◆ **Given data**:
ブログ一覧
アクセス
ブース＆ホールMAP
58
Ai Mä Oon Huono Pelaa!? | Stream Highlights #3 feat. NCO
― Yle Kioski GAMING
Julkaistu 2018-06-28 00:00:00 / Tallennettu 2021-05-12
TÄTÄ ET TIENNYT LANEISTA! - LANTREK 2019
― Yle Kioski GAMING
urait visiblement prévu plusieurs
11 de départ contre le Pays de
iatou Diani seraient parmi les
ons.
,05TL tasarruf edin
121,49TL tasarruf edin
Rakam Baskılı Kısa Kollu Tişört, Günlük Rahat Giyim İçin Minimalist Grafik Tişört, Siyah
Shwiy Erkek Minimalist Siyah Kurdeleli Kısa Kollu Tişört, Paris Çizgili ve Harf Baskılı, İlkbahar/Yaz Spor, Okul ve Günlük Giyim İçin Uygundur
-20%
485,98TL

---

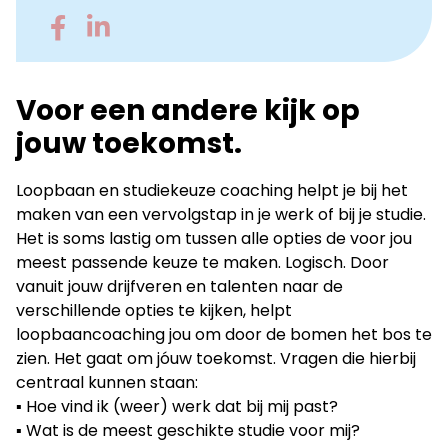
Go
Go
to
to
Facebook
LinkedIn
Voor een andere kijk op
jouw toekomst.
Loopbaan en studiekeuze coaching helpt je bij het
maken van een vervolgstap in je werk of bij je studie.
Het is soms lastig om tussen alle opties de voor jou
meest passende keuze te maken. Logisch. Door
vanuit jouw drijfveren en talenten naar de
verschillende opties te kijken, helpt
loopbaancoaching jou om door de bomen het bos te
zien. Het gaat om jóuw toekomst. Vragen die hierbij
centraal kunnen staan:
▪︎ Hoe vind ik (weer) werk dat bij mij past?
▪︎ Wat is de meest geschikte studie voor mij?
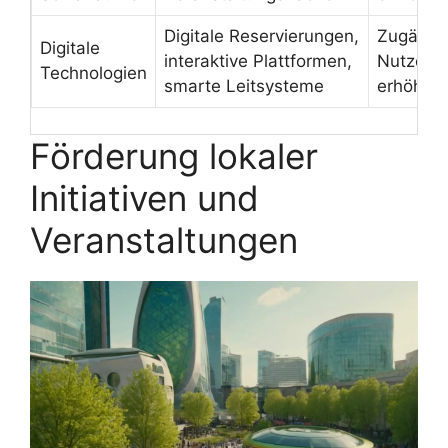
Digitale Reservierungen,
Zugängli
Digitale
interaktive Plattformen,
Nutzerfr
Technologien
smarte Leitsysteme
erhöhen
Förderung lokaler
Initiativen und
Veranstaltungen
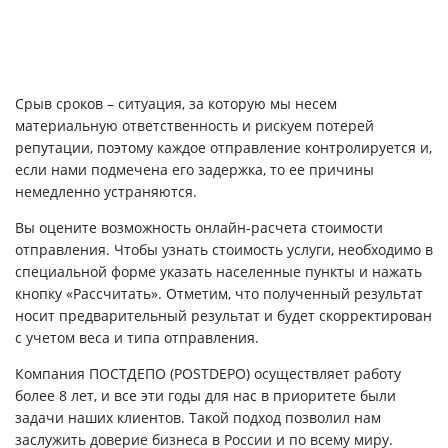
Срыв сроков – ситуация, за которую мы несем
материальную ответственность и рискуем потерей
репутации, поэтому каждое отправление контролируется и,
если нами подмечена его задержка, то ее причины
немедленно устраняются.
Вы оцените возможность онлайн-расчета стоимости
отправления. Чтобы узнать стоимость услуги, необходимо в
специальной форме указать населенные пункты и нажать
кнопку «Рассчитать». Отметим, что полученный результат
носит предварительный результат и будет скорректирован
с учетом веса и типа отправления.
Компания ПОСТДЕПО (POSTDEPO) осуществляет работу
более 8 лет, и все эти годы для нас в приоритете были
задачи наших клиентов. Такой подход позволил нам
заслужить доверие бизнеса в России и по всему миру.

◆ **Work instructions**: Could you retype exactly the lines above, starting at the line that contains "репутации, поэтому каждое" and ending at the line that contains "с учетом веса и типа отправления.", and nothing more?

◆ **Reply to the exercise**:
репутации, поэтому каждое отправление контролируется и,
если нами подмечена его задержка, то ее причины
немедленно устраняются.
Вы оцените возможность онлайн-расчета стоимости
отправления. Чтобы узнать стоимость услуги, необходимо в
специальной форме указать населенные пункты и нажать
кнопку «Рассчитать». Отметим, что полученный результат
носит предварительный результат и будет скорректирован
с учетом веса и типа отправления.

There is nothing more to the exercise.